Stored items from a collection:
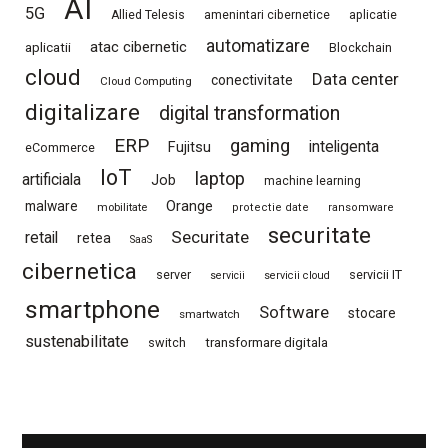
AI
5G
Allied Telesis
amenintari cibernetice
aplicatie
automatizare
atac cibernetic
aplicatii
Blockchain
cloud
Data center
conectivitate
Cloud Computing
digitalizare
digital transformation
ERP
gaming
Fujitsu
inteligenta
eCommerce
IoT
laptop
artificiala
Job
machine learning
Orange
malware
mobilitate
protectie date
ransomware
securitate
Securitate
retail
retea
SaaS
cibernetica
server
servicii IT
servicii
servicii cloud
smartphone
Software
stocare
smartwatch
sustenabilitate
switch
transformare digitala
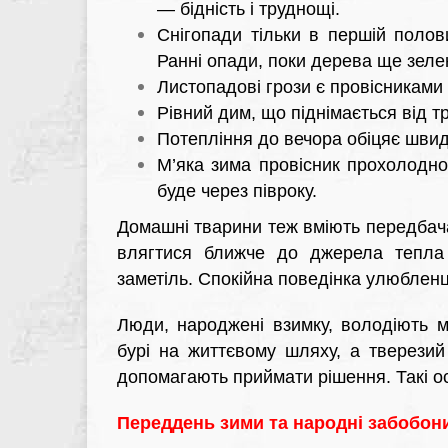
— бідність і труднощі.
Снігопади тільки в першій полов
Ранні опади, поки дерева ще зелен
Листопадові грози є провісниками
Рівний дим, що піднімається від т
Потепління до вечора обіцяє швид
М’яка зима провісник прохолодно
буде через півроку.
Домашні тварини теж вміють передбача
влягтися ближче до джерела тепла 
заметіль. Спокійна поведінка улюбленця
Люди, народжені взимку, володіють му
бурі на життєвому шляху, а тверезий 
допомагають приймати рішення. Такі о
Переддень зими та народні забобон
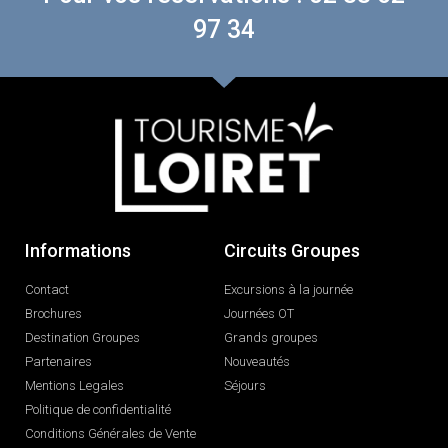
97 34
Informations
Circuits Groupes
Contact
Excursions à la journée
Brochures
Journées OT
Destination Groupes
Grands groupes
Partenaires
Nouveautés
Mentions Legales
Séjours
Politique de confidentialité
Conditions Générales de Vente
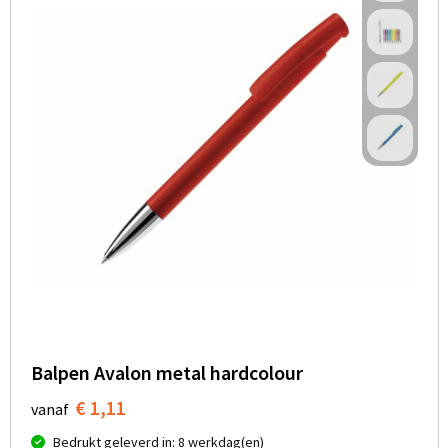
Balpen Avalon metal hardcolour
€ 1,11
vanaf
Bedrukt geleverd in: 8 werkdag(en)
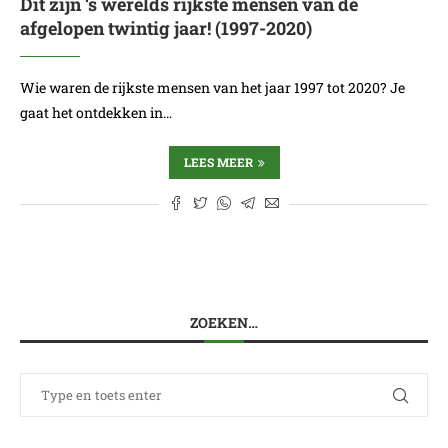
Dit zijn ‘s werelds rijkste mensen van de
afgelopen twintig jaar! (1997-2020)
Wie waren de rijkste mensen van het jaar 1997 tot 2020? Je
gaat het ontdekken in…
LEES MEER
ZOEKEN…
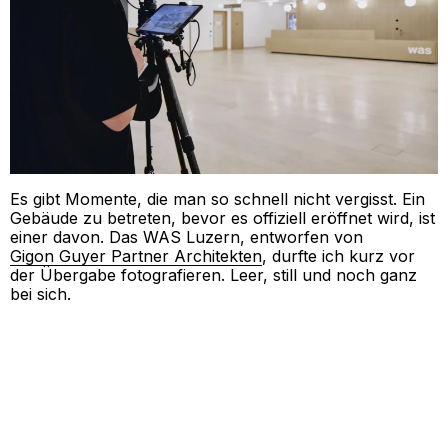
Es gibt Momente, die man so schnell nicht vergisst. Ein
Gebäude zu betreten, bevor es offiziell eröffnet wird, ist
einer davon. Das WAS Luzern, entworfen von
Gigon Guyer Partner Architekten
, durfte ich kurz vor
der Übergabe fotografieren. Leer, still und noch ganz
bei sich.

Task description:
Each line above should be returned exactly as written, apart from any pictures.

Reply to the task:
AI
5G
Allied Telesis
amenintari cibernetice
aplicatie
automatizare
atac cibernetic
aplicatii
Blockchain
cloud
Data center
conectivitate
Cloud Computing
digitalizare
digital transformation
ERP
gaming
Fujitsu
inteligenta
eCommerce
IoT
laptop
artificiala
Job
machine learning
Orange
malware
mobilitate
protectie date
ransomware
securitate
Securitate
retail
retea
SaaS
cibernetica
server
servicii IT
servicii
servicii cloud
smartphone
Software
stocare
smartwatch
sustenabilitate
switch
transformare digitala
— бідність і труднощі.
Снігопади тільки в першій полов
Ранні опади, поки дерева ще зелен
Листопадові грози є провісниками
Рівний дим, що піднімається від т
Потепління до вечора обіцяє швид
М’яка зима провісник прохолодно
буде через півроку.
Домашні тварини теж вміють передбача
влягтися ближче до джерела тепла 
заметіль. Спокійна поведінка улюбленця
Люди, народжені взимку, володіють му
бурі на життєвому шляху, а тверезий 
допомагають приймати рішення. Такі о
Переддень зими та народні забобон
97 34
Informations
Circuits Groupes
Contact
Excursions à la journée
Brochures
Journées OT
Destination Groupes
Grands groupes
Partenaires
Nouveautés
Mentions Legales
Séjours
Politique de confidentialité
Conditions Générales de Vente
Balpen Avalon metal hardcolour
€ 1,11
vanaf
Bedrukt geleverd in: 8 werkdag(en)
Dit zijn ‘s werelds rijkste mensen van de
afgelopen twintig jaar! (1997-2020)
Wie waren de rijkste mensen van het jaar 1997 tot 2020? Je
gaat het ontdekken in…
LEES MEER
ZOEKEN…
Es gibt Momente, die man so schnell nicht vergisst. Ein
Gebäude zu betreten, bevor es offiziell eröffnet wird, ist
einer davon. Das WAS Luzern, entworfen von
Gigon Guyer Partner Architekten
, durfte ich kurz vor
der Übergabe fotografieren. Leer, still und noch ganz
bei sich.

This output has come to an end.